But this was a judgment that Pastor Paul — played with nuance, intelligent empathy and a touch of reserve by Kevin Kilner in this Denver Center production — could not accept. He tells the congregation that, having agonized over the issue and sought guidance from God, he no longer believes in hell.
Lucas Hnath’s thoughtful play shows the fallout from Paul’s decision. Associate Pastor Joshua (a strong performance by Robert Manning) is furious; the two men trade Bible citations, and Joshua resigns. Paul, who finds Joshua too judgmental, isn’t particularly distressed. But slowly his church and his life begin to unravel as a result of this schism. A congregant who’s a single mother (Caitlin Wise) raises agonized questions: What happens to Hitler if there’s no hell? What’s the incentive to live a godly life? And finally, why did Paul wait until the church’s buildings were fully paid off to raise this controversial issue? The board wavers in its support for him; Joshua sets up a rival church, beginning in a single room, just as Paul once did. And Paul’s wife, Elizabeth (Krystel Lucas), agonized by her husband’s decision and angry that he didn’t confide in her before sharing it, contemplates leaving the marriage. Joshua eventually explains his passionate opposition. When his mother was dying of cancer, he tried to persuade her to accept Jesus and she resisted, saying she didn’t want the last words out of her mouth to be a lie. But at the moment of death, her eyes were filled with terror, and Joshua realized he’d lost her; they would not be together through eternity. In fact, he would be in heaven, looking down on her torment.

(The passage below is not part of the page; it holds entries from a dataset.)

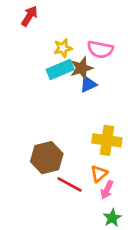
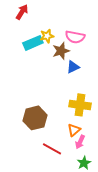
cyan rectangle: (60, 69) -> (33, 43), moved
blue triangle: (88, 84) -> (73, 67), moved
red line: (69, 184) -> (52, 149), moved

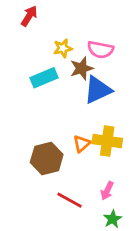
cyan rectangle: (33, 43) -> (44, 78), moved
blue triangle: (73, 67) -> (98, 90), size x1.6
orange triangle: (74, 130) -> (82, 144), moved

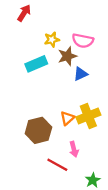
blue triangle: (98, 90) -> (81, 74), size x0.6
yellow cross: (107, 141) -> (88, 116), turned -30
pink arrow: (107, 191) -> (74, 149), moved, turned -40

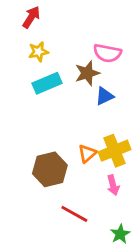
yellow star: (52, 40) -> (38, 52), moved
pink arrow: (74, 149) -> (113, 185), moved

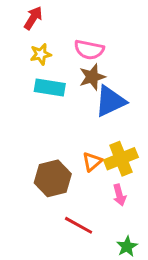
pink semicircle: (107, 53) -> (89, 50), moved
cyan rectangle: (47, 83) -> (50, 88), turned 32
blue triangle: (104, 96) -> (110, 101), size x1.6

Kent Thompson’s well-directed production (his last for the Denver Center for the Performing Arts Theatre Company), all of the key characters are treated with sympathy. But I found myself wanting a deeper and more expansive text.
I grew up in London — Jewish, but drawn to Christianity. Who wouldn’t be? In my world, Christianity was represented by soaring church spires, paintings by El Greco and Botticelli, the music of Bach, Handel and Mozart. And although the history of Christianity in Europe is murky and bloody, all the priests and ministers I encountered were gentle, kindly souls — something that happens, I guess, when a religion has lost almost all political power. To this day, a British churchman sometimes confesses doubts about the existence of God — as Justin Welby, Archbishop of Canterbury, did two and a half years ago — with no significant repercussions. Until some Americans moved into the flat above ours, I didn’t realize there were people who took the Bible literally. The first time I learned that I was doomed to burn in hell because I was a Jew, it was from one of these women. Even at the age of thirteen, I was unperturbed by her words; I knew her worldview was crazy.
I wanted Hnath to address the commodification of Christianity in the United States and, more important, what happens when a religion places judgment and punishment — hell — at its center. Because the main image the play leaves in my mind is of a healthy young man standing over his dying mother, wielding the bludgeon of an ugly religious tenet against her — instead of telling her, while he still can, how deeply he loves her, and that human love is sacred.
The Christians, presented by the Denver Center for the Performing Arts Theatre Company through February 26, Stage Theatre, Denver Performing Arts Complex, 303-893-4100, denvercenter.org.